The European Commission has started to regulate the so-called gatekeepers, which include Google, Apple and others. There is a threat of billions in fines, for example, for app store monopolies. In your opinion, are the regulators currently blind when it comes to the cloud?

In my opinion, the EU is still in the process of understanding and grasping the cloud market. From the outside, it may look like there is competition here. However, I don't believe that the regulator has sufficiently recognized that the purchasing behavior of traditional companies in the IT sector is very different from that of digital native companies. This is because a Microsoft monopoly of on-premise is directly linked to the cloud. These are not two different segments. There is a direct connection!

The problem is that even if the competition authorities begin to understand this, they may be too late to do anything about it. Unfortunately.

Google itself is a powerful company that is itself in the spotlight of the monopoly watchdogs in many areas. Can you be at all credible in the cloud sector with your commitment to competition?
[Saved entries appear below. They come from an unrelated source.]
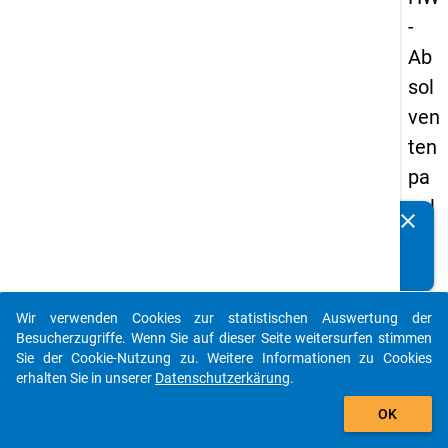
-
Ab
sol
ven
ten
pa
nel
clear
Kennen Sie Publikationen, die auf Basis unserer
s
Datenpakete entstanden sind? Dann teilen Sie uns diese
19
bitte mit...
93
Wir verwenden Cookies zur statistischen Auswertung der
-
auto_stories
Besucherzugriffe. Wenn Sie auf dieser Seite weitersurfen stimmen
ers
Sie der Cookie-Nutzung zu. Weitere Informationen zu Cookies
erhalten Sie in unserer
Datenschutzerkärung
.
te
add_shopping_cart
We
OK
lle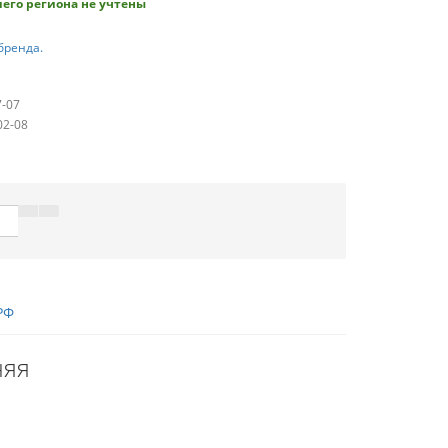
его региона не учтены
бренда.
7-07
02-08
РФ
няя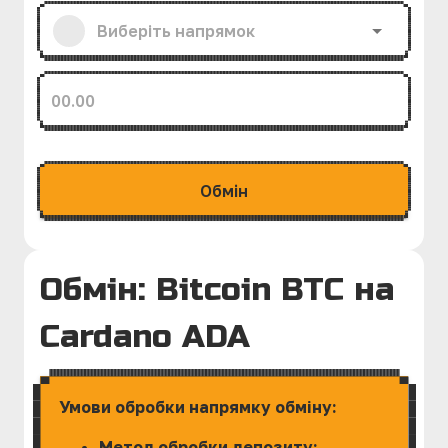
Обмiн
Обмін: Bitcoin BTC на
Cardano ADA
Умови обробки напрямку обміну:
Метод обробки депозиту:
The cloud business is an entirely different business to the consumer business with Google Search, for example. I can't tell you much about this area, it's not my focus. But we are not huge in the corporate customer business. We are perhaps number three and the gap to Microsoft Azure and Amazon's AWS is considerable.

Secondly, this is not just about Google. It's about ensuring competition, enabling people to find a cloud provider they like - and not forcing one on them. This information should reach people.

In this way, we are also helping cloud providers that are smaller than us. Google has long been committed to open standards in this area - think of the open-source Google invention Kubernetes, for example, which now forms the basis for many cloud applications. We want cloud software to be like desktop software, it should run on any server. We don't need special treatment.

The increasing use of large language models and other AI applications requires enormous server resources. Microsoft provides Azure for OpenAI, for example, which is worth billions. What could it mean for the entire AI business if Microsoft continues to act as you accuse the company of doing here?

I think that if customers and providers lose choice and flexibility, innovation will suffer. Nobody will invest if they can't really win over the market on fair terms. And of course, the AI market is heavily dependent on the cloud. The reason AI has become a reality at all is because we have cloud providers that can scale and provide large capacity globally whenever it is needed. If Azure wins here, we'll go back to a single provider market for the cloud.

The interview has been edited and shortened for better readability.